Transcribed page contents

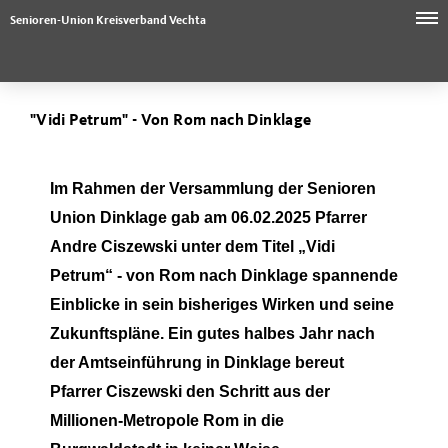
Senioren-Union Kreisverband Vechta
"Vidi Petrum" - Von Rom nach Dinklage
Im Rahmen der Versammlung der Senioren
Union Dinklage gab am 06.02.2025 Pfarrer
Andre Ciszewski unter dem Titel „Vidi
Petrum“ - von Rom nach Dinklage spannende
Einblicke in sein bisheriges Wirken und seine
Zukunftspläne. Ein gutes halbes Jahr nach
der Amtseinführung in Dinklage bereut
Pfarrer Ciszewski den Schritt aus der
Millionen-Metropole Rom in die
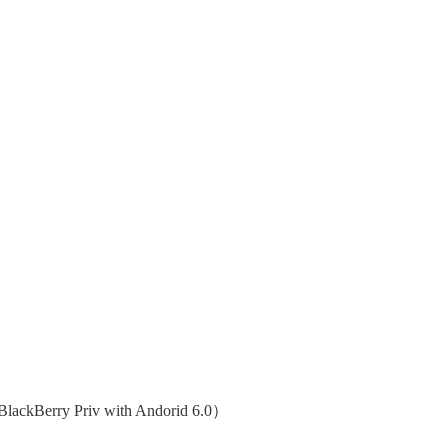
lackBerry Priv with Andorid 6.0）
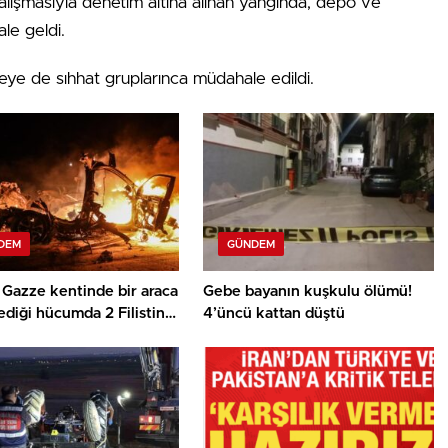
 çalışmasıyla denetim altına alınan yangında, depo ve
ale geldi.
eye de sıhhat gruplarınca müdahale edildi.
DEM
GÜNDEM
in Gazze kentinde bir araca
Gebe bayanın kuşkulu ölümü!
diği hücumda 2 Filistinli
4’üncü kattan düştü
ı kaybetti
---
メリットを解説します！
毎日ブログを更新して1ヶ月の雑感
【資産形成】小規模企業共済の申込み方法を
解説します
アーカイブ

▶ **What you will do**
Read through the records above and copy the lines that contain "Union".

▶ **Output for this task**
Senioren-Union Kreisverband Vechta
Union Dinklage gab am 06.02.2025 Pfarrer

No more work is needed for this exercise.